A Watkins Glen quel weekend di ottobre iniziò in salita per Ferrari: Niki era quinto a oltre tre decimi dalla pole position di Carlos Reutemann con la Brabham, mentre Clay era nono, a oltre sei decimi. Equilibrata per tutta la stagione, per la 312 B3-74 in America non si trovò l’assetto giusto. Fittipaldi racconta: “In qualifica fui solo ottavo, proprio davanti a Clay. Ero nervosissimo. La pressione era incredibile. Ma la domenica, più si avvicinava il via e più mi sentivo lucido”. Animato sempre da uno spirito competitivo, ricorda ancora oggi la gara nei minimi dettagli. “Alla partenza Regazzoni scattò meglio”, racconta, “e già alla prima curva mi passò davanti. Già nella salita successiva, però, riuscii a prendergli la scia. L’occasione per attaccarlo arrivò alla staccata di curva 2. Fintai l’attacco a sinistra ma Regazzoni mi chiuse immediatamente. Io ero abbastanza a distanza per scartare sulla destra e l’affiancai da quella parte, trovandomi sulla linea ideale per la curva successiva. Clay mi spinse con due ruote sull’erba ma alla staccata di curva 3 dovette allargare leggermente per evitare il contatto concedendomi i centimetri necessari a chiudere la manovra. Nelle due curve successive allungai quel tanto da farmi pensare che, senza problemi tecnici, sarei stato nuovamente campione del mondo”.

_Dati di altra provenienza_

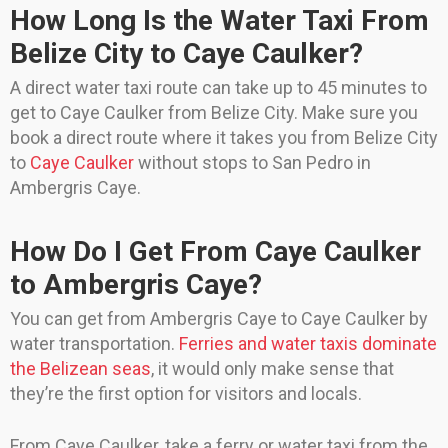
How Long Is the Water Taxi From
Belize City to Caye Caulker?
A direct water taxi route can take up to 45 minutes to
get to Caye Caulker from Belize City. Make sure you
book a direct route where it takes you from Belize City
to
Caye Caulker
without stops to San Pedro in
Ambergris Caye.
How Do I Get From Caye Caulker
to Ambergris Caye?
You can get from Ambergris Caye to Caye Caulker by
water transportation.
Ferries and water taxis dominate
the Belizean seas
, it would only make sense that
they’re the first option for visitors and locals.
From Caye Caulker, take a ferry or water taxi from the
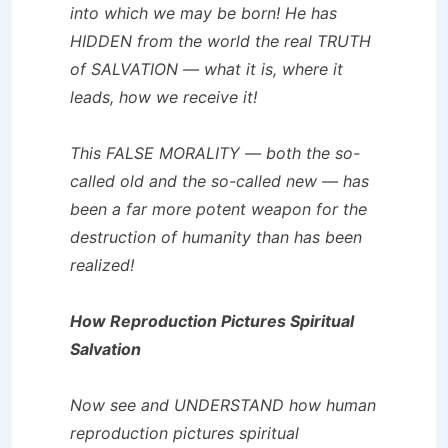
into which we may be born! He has
HIDDEN from the world the real TRUTH
of SALVATION — what it is, where it
leads, how we receive it!
This FALSE MORALITY — both the so-
called old and the so-called new — has
been a far more potent weapon for the
destruction of humanity than has been
realized!
How Reproduction Pictures Spiritual
Salvation
Now see and UNDERSTAND how human
reproduction pictures spiritual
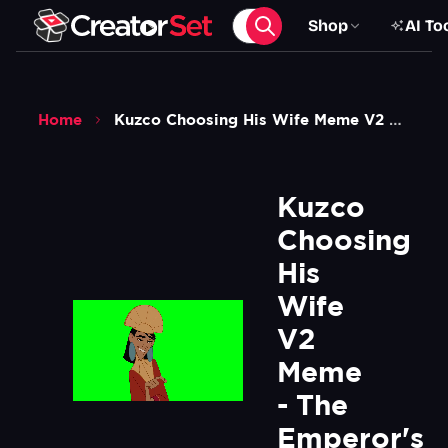
Shop
AI To
Home
Kuzco Choosing His Wife Meme V2 The Emperors New Groove Green Screen
Kuzco 
Choosing 
His 
Wife 
V2 
Meme 
- The 
Emperor's 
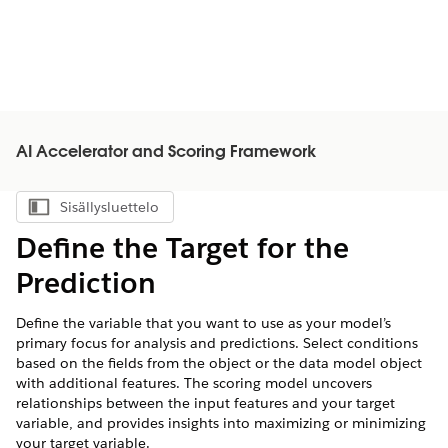
AI Accelerator and Scoring Framework
Sisällysluettelo
Näytä sisällysluettelo
Define the Target for the
Prediction
Define the variable that you want to use as your model’s
primary focus for analysis and predictions. Select conditions
based on the fields from the object or the data model object
with additional features. The scoring model uncovers
relationships between the input features and your target
variable, and provides insights into maximizing or minimizing
your target variable.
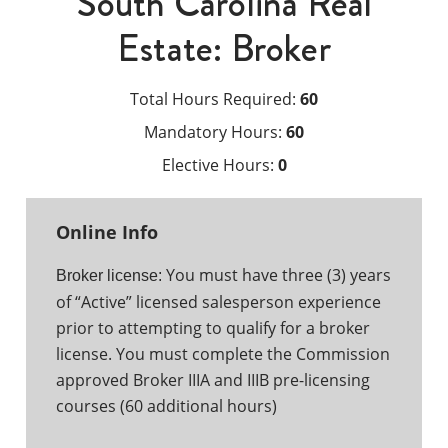
South Carolina Real
Estate: Broker
Total Hours Required:
60
Mandatory Hours:
60
Elective Hours:
0
Online Info
You must have three (3) years
Broker license:
of “Active” licensed salesperson experience
prior to attempting to qualify for a broker
license. You must complete the Commission
approved Broker IIIA and IIIB pre-licensing
courses (60 additional hours)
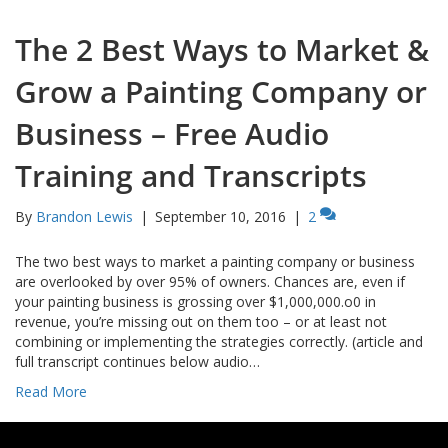
The 2 Best Ways to Market &
Grow a Painting Company or
Business – Free Audio
Training and Transcripts
By
Brandon Lewis
|
September 10, 2016
|
2
The two best ways to market a painting company or business
are overlooked by over 95% of owners. Chances are, even if
your painting business is grossing over $1,000,000.o0 in
revenue, you’re missing out on them too – or at least not
combining or implementing the strategies correctly. (article and
full transcript continues below audio…
Read More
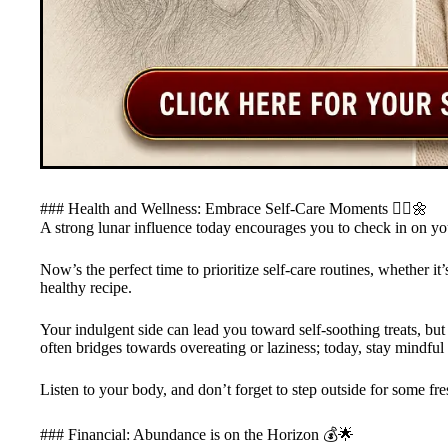
### Health and Wellness: Embrace Self-Care Moments 🧘‍♀️🌼
A strong lunar influence today encourages you to check in on yo
Now’s the perfect time to prioritize self-care routines, whether it
healthy recipe.
Your indulgent side can lead you toward self-soothing treats, but
often bridges towards overeating or laziness; today, stay mindful 
Listen to your body, and don’t forget to step outside for some fr
### Financial: Abundance is on the Horizon 💰🌟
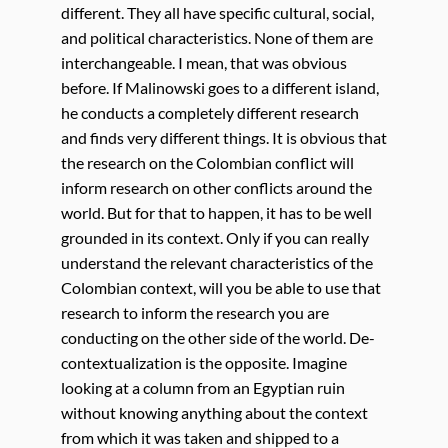
different. They all have specific cultural, social,
and political characteristics. None of them are
interchangeable. I mean, that was obvious
before. If Malinowski goes to a different island,
he conducts a completely different research
and finds very different things. It is obvious that
the research on the Colombian conflict will
inform research on other conflicts around the
world. But for that to happen, it has to be well
grounded in its context. Only if you can really
understand the relevant characteristics of the
Colombian context, will you be able to use that
research to inform the research you are
conducting on the other side of the world. De-
contextualization is the opposite. Imagine
looking at a column from an Egyptian ruin
without knowing anything about the context
from which it was taken and shipped to a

Fittipaldi aveva ragione. La gara, funestata dal tragico incidente che costò la vita al giovane venticinquenne austriaco Helmuth Koinigg, vide la doppietta Brabham, con Reutemann davanti a Carlos Pace. Terzo fu l’emergente britannico James Hunt con la Hesketh; quindi Fittipaldi quarto e iridato.
“Quella domenica fu una delle più emozionanti della mia vita”, ricorda Fittipaldi parlando di come è divenuto il primo bicampione del mondo di Formula 1 del Brasile. “Ho ancora davanti agli occhi la marea umana che al mio rientro mi accolse a San Paolo”. Nel 1976 fu vicino a correre per Ferrari. Enzo lo aveva chiamato ad agosto in piena emergenza, proponendogli la 312 T2 di Lauda, gravemente ferito nel celeberrimo incidente del Nürburgring; ma Fittipaldi allora era coinvolto nel progetto della scuderia di F1 Copersucar, gestito dal fratello Wilson Junior. Anche quella volta non se ne fece nulla.
Il debutto in Ferrari avvenne quindi a fine 2014, a quarant’anni dalla prima proposta di Enzo Ferrari, sul circuito di casa di Fittipaldi, Interlagos, con una 458 Italia GTE del team AF Corse nel World Endurance Championship (WEC).
Purtroppo la gara non andò bene, a causa di qualche guaio tecnico. “Ma anche quella Ferrari era una vettura eccezionale”, prosegue. “Pur avendo provato poco, mi ritrovai in grado di spingere al massimo del mio potenziale. E da allora non faccio che ripensare a come sarebbe stato correre per Ferrari in Formula 1. Era il mio sogno fin da quando ero bambino, ma l’ho vissuto al contrario, nel ruolo dell’avversario”.